● **Work order**
I would like the lines below, from the one with "楽しさとちょっと変なものを創造する。" through the one with "сна и отдыха.", copied exactly and without any pictures.

Collected data
··········

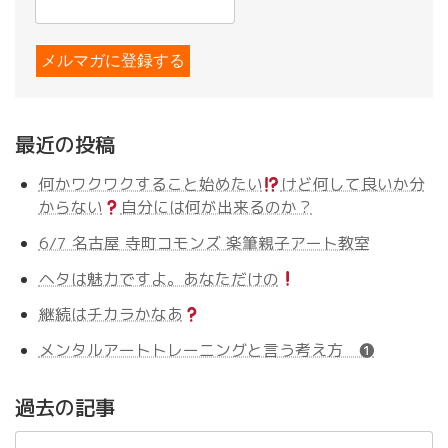
最近の投稿
何かワクワクすること始めたい
けど何して良いか分
からない
自分には何が出来るのか？
6/7 名古屋 寺町コモンズ 楽筆親子アート教室
ヘタは魅力ですよ。あなただけの
継続はチカラかなあ
メンタルアートトレーニングと言う考え方 ❶
過去の記事
過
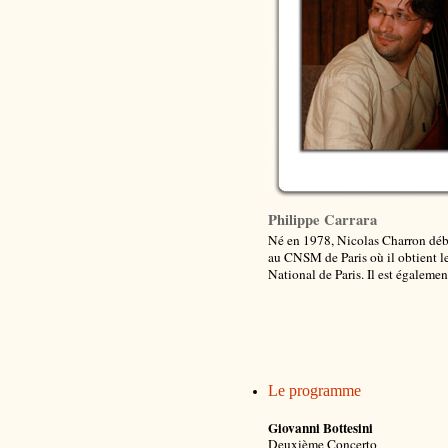
Philippe Carrara
Né en 1978, Nicolas Charron débu
au CNSM de Paris où il obtient le 
National de Paris. Il est égaleme
Le programme
Giovanni Bottesini
Deuxième Concerto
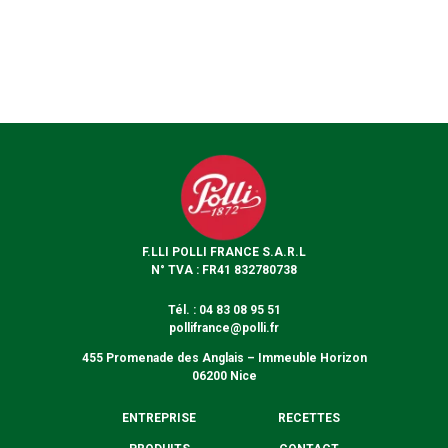
F.LLI POLLI FRANCE S.A.R.L
N° TVA : FR41 832780738
Tél. : 04 83 08 95 51
pollifrance@polli.fr
455 Promenade des Anglais – Immeuble Horizon
06200 Nice
ENTREPRISE
RECETTES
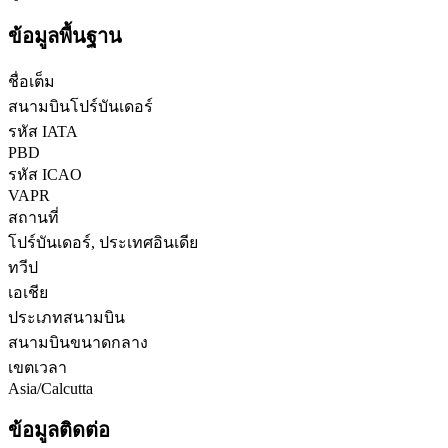
ข้อมูลพื้นฐาน
ชื่อเต็ม
สนามบินโปร์บันเดอร์
รหัส IATA
PBD
รหัส ICAO
VAPR
สถานที่
โปร์บันเดอร์, ประเทศอินเดีย
ทวีป
เอเชีย
ประเภทสนามบิน
สนามบินขนาดกลาง
เขตเวลา
Asia/Calcutta
ข้อมูลติดต่อ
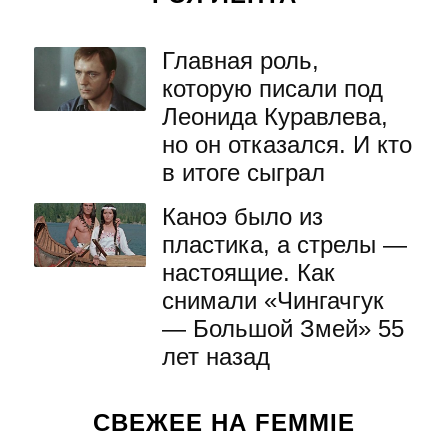
Главная роль,
которую писали под
Леонида Куравлева,
но он отказался. И кто
в итоге сыграл
Каноэ было из
пластика, а стрелы —
настоящие. Как
снимали «Чингачгук
— Большой Змей» 55
лет назад
СВЕЖЕЕ НА FEMMIE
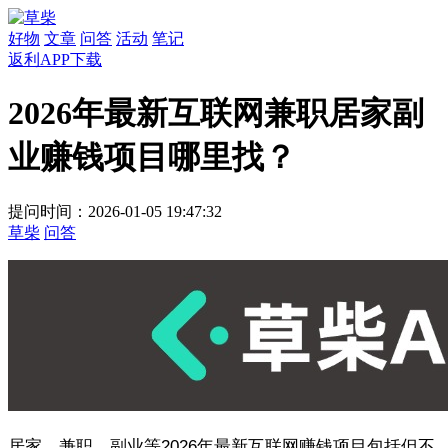
好物
文章
问答
活动
笔记
返利APP下载
2026年最新互联网兼职居家副
业赚钱项目哪里找？
提问时间：2026-01-05 19:47:32
草柴
问答
居家、兼职、副业等2026年最新互联网赚钱项目包括但不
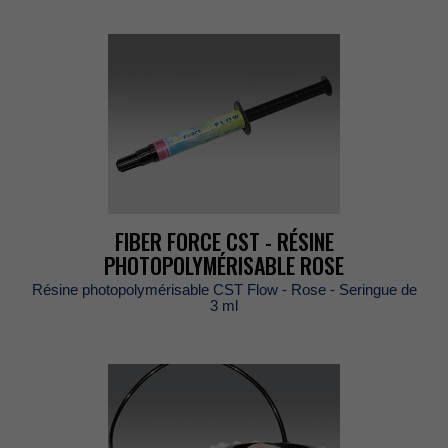
FIBERFORCECST-RÉSINE
PHOTOPOLYMÉRISABLEROSE
RésinephotopolymérisableCSTFlow-Rose-Seringuede
3ml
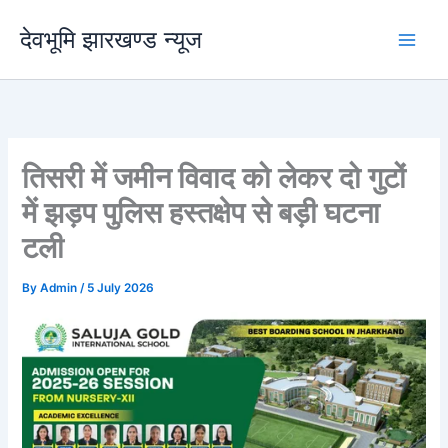
Skip
देवभूमि झारखण्ड न्यूज
to
content
तिसरी में जमीन विवाद को लेकर दो गुटों
में झड़प पुलिस हस्तक्षेप से बड़ी घटना
टली
By
Admin
/
5 July 2026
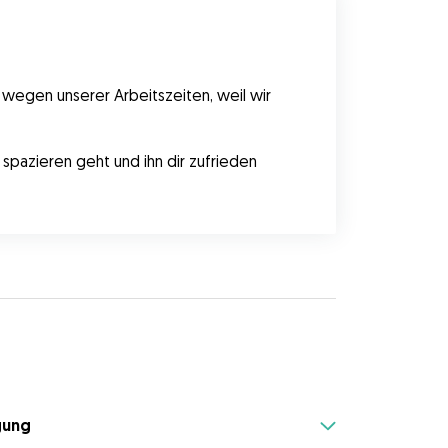
 wegen unserer Arbeitszeiten, weil wir 
spazieren geht und ihn dir zufrieden 
gung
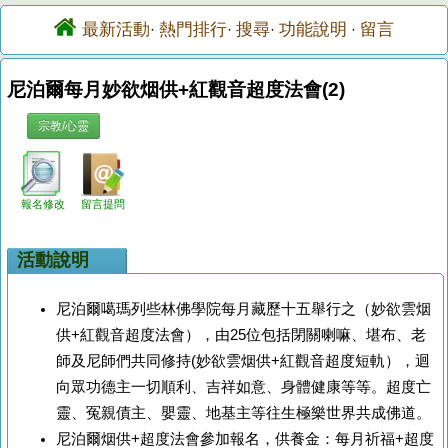
最新活動
熱門排行
搜尋
功能說明
留言
·
·
·
·
尼泊爾每月妙欲烟供+紅觀音超度法會(2)
宗教/心靈
報名修改
留言提問
活動說明
尼泊爾噶瑪列些林佛學院每月藏歷十五舉行之（妙欲雲烟
供+紅觀音超度法會），由25位包括閉關喇嘛、堪布、老
師及尼師們共同修持(妙欲雲烟供+紅觀音超度短軌），迴
向眾功德主一切順利、吉祥如意、身體健康等等。超度亡
靈、冤親債主、嬰靈、地基主等往生極樂世界共成佛道。
尼泊爾烟供+超度法會參加報名，供養金：每月祈福+超度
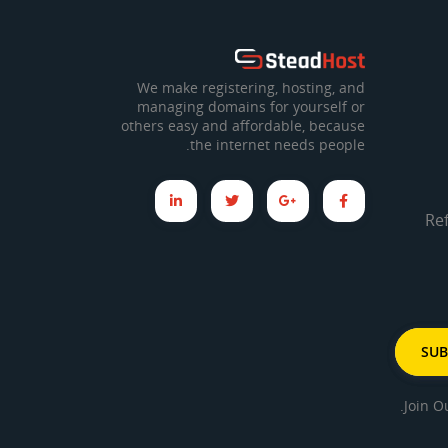
We make registering, hosting, and
managing domains for yourself or
others easy and affordable, because
the internet needs people.
Re
Join O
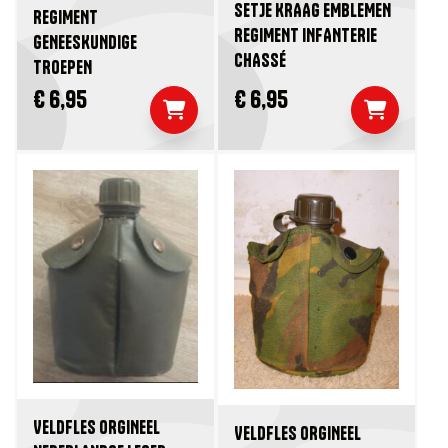
SETJE KRAAG EMBLEMEN
REGIMENT
REGIMENT INFANTERIE
GENEESKUNDIGE
CHASSÉ
TROEPEN
€ 6,95
€ 6,95
VELDFLES ORGINEEL
VELDFLES ORGINEEL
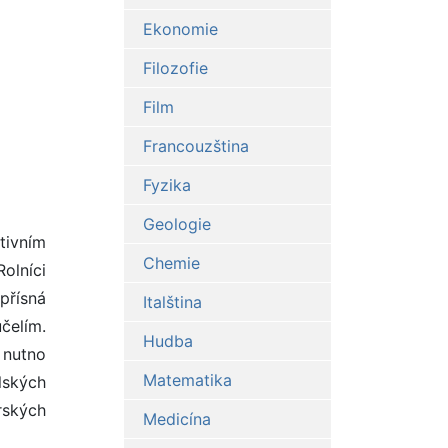
Ekonomie
Filozofie
Film
Francouzština
Fyzika
Geologie
tivním
Chemie
olníci
přísná
Italština
čelím.
Hudba
 nutno
Matematika
lských
rských
Medicína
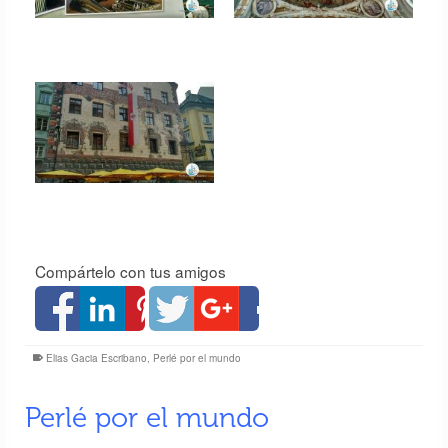
Compártelo con tus amigos
Elias Gacia Escribano
,
Perlé por el mundo
Perlé por el mundo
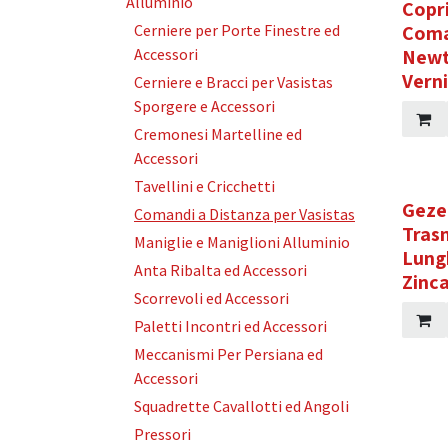
Alluminio
Copr
Cerniere per Porte Finestre ed
Coma
Accessori
Newt
Vern
Cerniere e Bracci per Vasistas
Sporgere e Accessori
Cremonesi Martelline ed
Accessori
Tavellini e Cricchetti
Geze
Comandi a Distanza per Vasistas
Tras
Maniglie e Maniglioni Alluminio
Lung
Anta Ribalta ed Accessori
Zinc
Scorrevoli ed Accessori
Paletti Incontri ed Accessori
Meccanismi Per Persiana ed
Accessori
Squadrette Cavallotti ed Angoli
Pressori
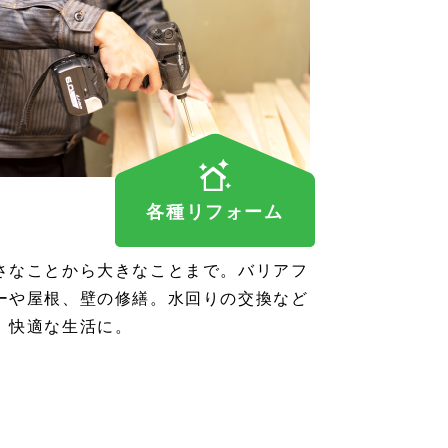
各種リフォーム
さなことから大きなことまで。バリアフ
ーや屋根、壁の修繕。水回りの交換など
、快適な生活に。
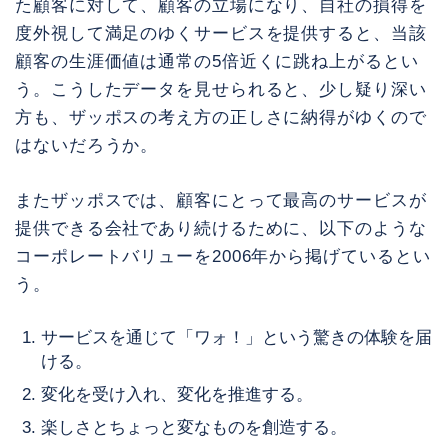
た顧客に対して、顧客の立場になり、自社の損得を
度外視して満足のゆくサービスを提供すると、当該
顧客の生涯価値は通常の5倍近くに跳ね上がるとい
う。こうしたデータを見せられると、少し疑り深い
方も、ザッポスの考え方の正しさに納得がゆくので
はないだろうか。
またザッポスでは、顧客にとって最高のサービスが
提供できる会社であり続けるために、以下のような
コーポレートバリューを2006年から掲げているとい
う。
サービスを通じて「ワォ！」という驚きの体験を届
ける。
変化を受け入れ、変化を推進する。
楽しさとちょっと変なものを創造する。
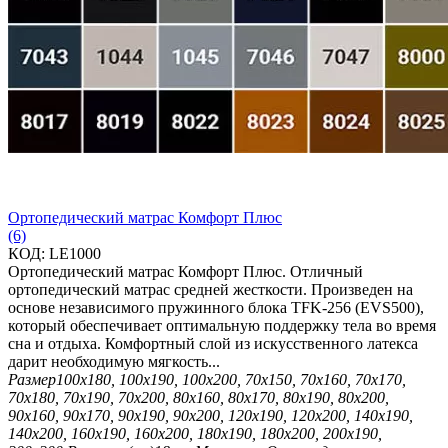
Ортопедический матрас Комфорт Плюс
(6)
КОД:
LE1000
Ортопедический матрас Комфорт Плюс. Отличный
ортопедический матрас средней жесткости. Произведен на
основе независимого пружинного блока TFK-256 (EVS500),
который обеспечивает оптимальную поддержку тела во время
сна и отдыха. Комфортный слой из искусственного латекса
дарит необходимую мягкость...
Размер
100х180, 100х190, 100х200, 70х150, 70х160, 70х170,
70х180, 70х190, 70х200, 80х160, 80х170, 80х190, 80х200,
90х160, 90х170, 90х190, 90х200, 120х190, 120х200, 140х190,
140х200, 160х190, 160х200, 180х190, 180х200, 200х190,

··········

● **Answer to this problem**
楽しさとちょっと変なものを創造する。
Ортопедический матрас Комфорт Плюс
(6)
КОД:
LE1000
Ортопедический матрас Комфорт Плюс. Отличный
ортопедический матрас средней жесткости. Произведен на
основе независимого пружинного блока TFK-256 (EVS500),
который обеспечивает оптимальную поддержку тела во время
сна и отдыха. Комфортный слой из искусственного латекса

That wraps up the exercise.